Each record below is to be retyped exactly, with its pictures omitted.

Top of Data shown

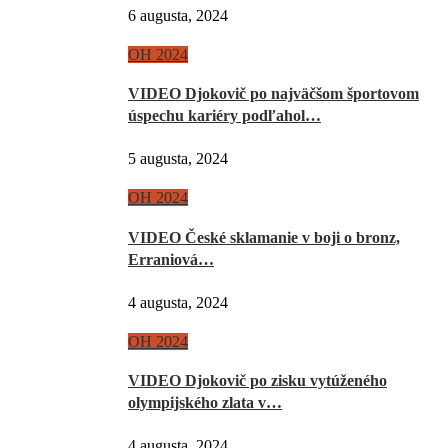
6 augusta, 2024
OH 2024
VIDEO Djokovič po najväčšom športovom
úspechu kariéry podľahol…
5 augusta, 2024
OH 2024
VIDEO České sklamanie v boji o bronz,
Erraniová…
4 augusta, 2024
OH 2024
VIDEO Djokovič po zisku vytúženého
olympijského zlata v…
4 augusta, 2024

Bottom of Data shown

» Answer to this task:
6 augusta, 2024
OH 2024
VIDEO Djokovič po najväčšom športovom
úspechu kariéry podľahol…
5 augusta, 2024
OH 2024
VIDEO České sklamanie v boji o bronz,
Erraniová…
4 augusta, 2024
OH 2024
VIDEO Djokovič po zisku vytúženého
olympijského zlata v…
4 augusta, 2024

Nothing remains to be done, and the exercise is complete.